Unlike previous approaches, salad was developed from the ground up with efficiency in mind. salad outperforms its predecessors by a large margin and thus allows for higher-throughput structure generation. To give an example of how fast salad really is in comparison to previous methods, imagine you want to generate a set of 1,000 amino acid proteins on your previous generation RTX 3090. You start generation and go on a 10 minute coffee break. If you used salad with default settings, you come back to ~45 generated structures. If you used RFdiffusion, you might come back to find one or two.

alt text

Comparison of per-structure runtime for salad models compared to Chroma, Genie2 and RFdiffusion.

Like previous models, salad models can generate protein structures for a variety of protein design tasks:

While unconditional protein generation, as well as protein motif scaffolding are fairly standard for current protein structure generators, salad reaches larger proteins up to 1,000 amino acids and can successfully perform on less standard tasks, such as multi-state protein design, shape-conditioned protein generation and repeat protein design. The full extent of what salad can do is described in our manuscript.

What's in this repository?

This repository contains the code for training and evaluating the models described in "Efficient protein structure generation with sparse denoising models".

In addition, it provides modules for loading PDB data and implementing sparse protein models.

NOTE: This package has been developed and tested on linux.

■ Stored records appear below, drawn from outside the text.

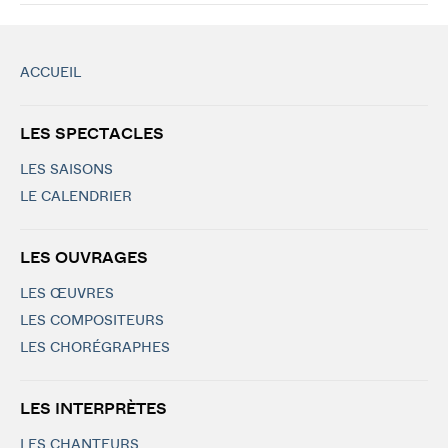
ACCUEIL
LES SPECTACLES
LES SAISONS
LE CALENDRIER
LES OUVRAGES
LES ŒUVRES
LES COMPOSITEURS
LES CHORÉGRAPHES
LES INTERPRÈTES
LES CHANTEURS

While many things should work as expected on other operating systems, we may not be able to offer adequate support outside of linux at this point.

License

Copyright (c) 2025 European Molecular Biology Laboratory (EMBL)

Code license

Licensed under the Apache License, Version 2.0 (the "License"); you may not use this file except in compliance with the License. You may obtain a copy of the License at

http://www.apache.org/licenses/LICENSE-2.0

Unless required by applicable law or agreed to in writing, software distributed under the License is distributed on an "AS IS" BASIS, WITHOUT WARRANTIES OR CONDITIONS OF ANY KIND, either express or implied. See the License for the specific language governing permissions and limitations under the License.

Model parameter license

The model parameters are licensed under Creative Commons Attribution 4.0 International

Table of contents

Roadmap

While the models and code provided here are functional and reflect the state of salad we used for our manuscript, we realize that there is a lot of room for improvement. As it stands, salad is not as user-friendly as it probably could be and the set of its features is neither a strict superset nor a strict subset of the features provided by other methods for protein structure generation. With this in mind, we provide a roadmap of improvements and features we would like to implement over the following months to make salad as good of a protein design tool as we can.

quality of life improvements

  • provide Colab notebooks
  • provide docker / apptainer containers
  • provide scripts to run the entire salad pipeline in one go
  • implement an improved CLI
  • implement & document a better API for structure-editing

documentation / code cleanup

  • improve coverage of documentation
  • clean up / structure the scripts/ directory
  • provide more code examples
  • provide more usage examples of salad scripts

features

  • add partial diffusion option to design scripts
  • implement, train & benchmark small molecule-aware models
  • implement salad scripts for protein design tasks from the literature
  • implement and document additional hk.Modules for implementing protein models

Getting started

Installing salad

You can install salad the following way:

  1. Clone this git repository: git clone https://github.com/mjendrusch/salad.git
  2. Move to the created directory: cd salad
  3. If not already created, create and activate a fresh python environment, e.g. using conda: conda create -n salad python=3.10
  4. Install salad and its prerequisites using pip: pip install -e .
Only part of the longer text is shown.